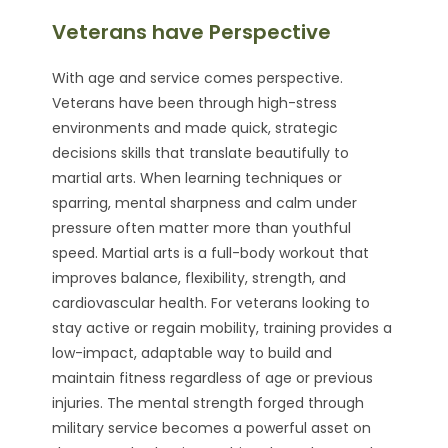
Veterans have Perspective
With age and service comes perspective.
Veterans have been through high-stress
environments and made quick, strategic
decisions skills that translate beautifully to
martial arts. When learning techniques or
sparring, mental sharpness and calm under
pressure often matter more than youthful
speed. Martial arts is a full-body workout that
improves balance, flexibility, strength, and
cardiovascular health. For veterans looking to
stay active or regain mobility, training provides a
low-impact, adaptable way to build and
maintain fitness regardless of age or previous
injuries. The mental strength forged through
military service becomes a powerful asset on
══════════
* **TASK INSTRUCTIONS**: Reproduce each line from the listing above that includes the word "through".

* **SOLUTION TO THIS EXERCISE**:
Veterans have been through high-stress
injuries. The mental strength forged through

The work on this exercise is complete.